TRANSCRIPT: Korczak also had that sort of idea, he was a brilliant doctor, a great writer, he created great things but his method of bringing up children didn't appeal to us, or in any event it didn't do the children much good. Those punishments, they were awful. Those judgements where one child had to sentence another, his friend with whom he'd probably got into mischief and one had been caught while the other had got away, and in addition, one had to pass sentence on the other, I can't say what these punishments were, we had nothing to do with it. Korczak was a very difficult person, it was hard to have anything in common with him because during the war, opposite the Bersohn & Bauman hospital where I worked, they had their children's home as it had been moved to that site, and there were constant arguments between him and our chief doctor because he thought the hospital was stealing food from his children.
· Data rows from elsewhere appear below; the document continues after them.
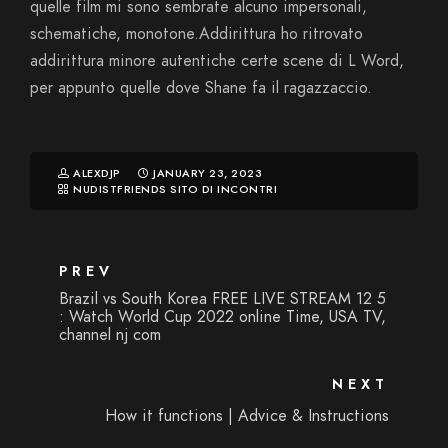
quelle film mi sono sembrate alcuno impersonali,
schematiche, monotone.Addirittura ho ritrovato
addirittura minore autentiche certe scene di L Word,
per appunto quelle dove Shane fa il ragazzaccio.
ALEXDJP
JANUARY 23, 2023
NUDISTFRIENDS SITO DI INCONTRI
PREV
Brazil vs South Korea FREE LIVE STREAM 12 5
: Watch World Cup 2022 online Time, USA TV,
channel nj com
NEXT
How it functions | Advice & Instructions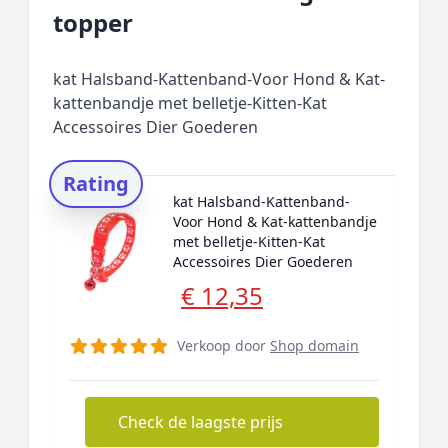
topper
kat Halsband-Kattenband-Voor Hond & Kat-
kattenbandje met belletje-Kitten-Kat
Accessoires Dier Goederen
Rating
kat Halsband-Kattenband-
Voor Hond & Kat-kattenbandje
met belletje-Kitten-Kat
Accessoires Dier Goederen
€ 12,35
Verkoop door
Shop domain
Check de laagste prijs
He was very neurotic by then. I don't know, people tell stories which also point to something, that he always wore a Polish uniform while the Germans were there, at a time when it was obvious that any German out on the streets would punch his lights out seeing him dressed like that. That sort of behaviour wasn't exactly normal. This has nothing to do with his greatness, but it was a strange way to behave. He fought very fiercely for his children, for food for them but we weren't thrilled by the way he would take his children to see Mrs Goldberg and say, 'Kiss Mrs Goldberg's hand because she's given you an orange'. Or when he put on plays for those rich smugglers and members of the Gestapo, and after the children had performed a play, he'd get a sack of flour in return. We weren't thrilled by that, that wasn't a purely social way of bringing up those children.
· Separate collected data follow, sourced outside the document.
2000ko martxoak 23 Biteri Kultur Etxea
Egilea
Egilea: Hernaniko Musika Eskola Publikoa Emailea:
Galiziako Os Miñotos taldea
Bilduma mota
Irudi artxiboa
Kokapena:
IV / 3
In addition, well, I have to mention this odd thing. These young people were organised. All the youngsters who were organised came across in larger or smaller numbers to the Jewish Militant Organisation yet there wasn't one person there from Korczak's group. This also testifies to the way that he brought them up, it wasn't really a social upbringing he gave them. It was, I can't really say, because I had nothing to do with it but because the relationship between our hospital and Korczak were so tense, I didn't really like him as a person and so I wasn't really interested in all of this. Not just me, but all of my friends, too. Stasia Merenholc said that she'd had to hood-wink Korczak. She was a psychologist and she determined if a child qualified to be accepted into Korczak's children's home. So Korczak refused to accept children with an IQ lower than, I don't remember the exact level, but around 110, he only wanted to have geniuses. So Stasia, who was a teacher there, hood-winked him, as was usual there, by telling him that children with IQs of 80 or 70 had 110 so that he would take them in when there was a need, when they were in dire poverty.
So there were all kinds of small things, I'm not talking about his writing, his "Old Doctor" stories, his great literary talent, his social action, and so on, that he was an honest man, one of the greatest and so on, this is all true, and the fact that he went to the Umschlagplatz with his children and was taken away with them, this has all become the stuff of legend but it's all true and there's a seed of truth in every legend. We need to understand this. For example, when people say that these children walked in pairs carrying a flag, that's all invention, but it's true that he walked with them from Sienna or Śliska Street to the Umschlagplatz and it's true that he could have escaped to the Aryan side ten times because he had friends and acquaintances and he could have tried to hide there, but the truth is that he decided to go with his children. He wasn't the only one. But he is a symbol of all of those teachers who did go, because teachers from the Medem sanatorium also went with their children.